Allan Dawson
CEO, Energy Market Co., based in Singapore

Efficient and reliable electricity supply is absolutely crucial for a nation’s economic health. Economic forecasts suggest Asian economies will face a significant challenge in the coming decades - to ensure investment in electricity infrastructure grows with demand.

To ensure growth does not drive a wedge between existing capacity and future demand, large-scale investment is needed. APEC nations estimate they will need to spend in excess of $88 billion on generation assets alone by 2010.


Securing sufficient investment in generation and transmission infrastructure is a key challenge for growth preparation. This is not new, and significant progress has been made. World Bank figures show that in the 1990s East Asia accounted for a third of global investment in energy projects that had private participation.

However, since the Asian financial crisis, the inflow of new private investment in the electricity sector has stalled; largely because investors are adopting conservative approaches and are not willing to assume the risks associated with marginal projects.

Even now, six years after the crisis, Asian countries continue to find new investment particularly difficult to secure. There are a number of reasons for this. Weak currencies and credit ratings that have not been revived to pre-1997 levels mean that the cost of raising debt finance remain high. The combination of adverse monetary conditions and fiscal constraints limit a country’s ability to viably undertake large-scale investment without assistance. Lack of transparency around government policy processes and perceptions of unfair treatment in some jurisdictions mean that private and foreign investors demand a premium to compensate for heightened risk.

The recent crisis involving U.S. based energy firms is also negatively influencing global investment flows.


Over the last decade, attempts by Asian governments to increase private involvement in the electricity sector have included: Privatisation and improvements in governance at regulatory and industry levels; Encouraging the entry of Independent Power Producers (IPPs); and Liberalising market structures.

Privatisation of government owned utilities can be used as a way to: Release capital for other high priority areas; Encourage competition; and Reduce the government’s exposure to commercial risk.

There has been very limited divestment of government energy assets in Asia, despite plans to do so.
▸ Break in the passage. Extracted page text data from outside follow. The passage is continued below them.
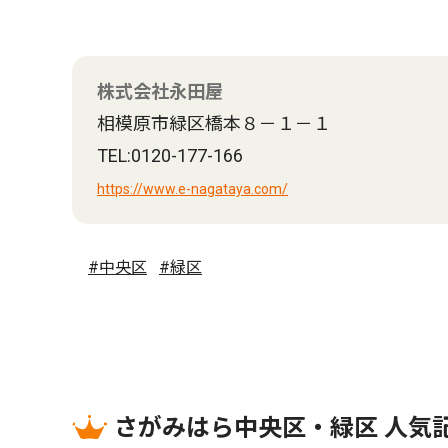
株式会社永田屋
相模原市緑区橋本８－１－１
TEL:0120-177-166
https://www.e-nagataya.com/
#中央区
#緑区
さがみはら中央区・緑区 人気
Countries that have made substantial progress towards asset sales are those with more mature market liberalisation programmes. South Korea has begun its sales process with State run monopoly Korea Electric Power Corp (KEPCO) to sell 34 - 51% of its stake in the thermal generator, Korea South-East Power Co. Singapore has recently put its privatisation programme on hold, pending improvements in international investment conditions.

Despite the slow progress on divestment, both Singapore and Korea have acknowledged they can continue to control assets via regulatory mechanisms and market structures rather than ownership.


Another widely used method of increasing private sector investment in electricity infrastructure is to encourage the establishment of independently built and operated generation plants. A well designed and implemented IPP arrangement can lead to reduced costs, increased access to best practice technology, improved access to project finance via international capital markets, and the shifting of key risks, particularly construction risk, to the private sector. The viability of power reforms based on IPPs depends critically on how risks are shared between the parties and the rate of return on IPP assets.

Asia’s experience with IPPs has been mixed. During the 1990s, an overwhelming proportion of South Asia’s private investment was in Green field projects based on an IPP arrangement. The Asian financial crisis made many governments recognise the potential problems of introducing IPPs that sell power to State Owned Enterprises without reforming the sector. The strategy ignored the main problems in the sector; subsidised tariffs, inefficiencies and monopolistic market structures. It also forced governments to assume contingent liabilities, through take-or-pay power purchase agreements (PPAs). The pressure created by inappropriate risk sharing in PPAs has led to some governments to renegotiate contracts.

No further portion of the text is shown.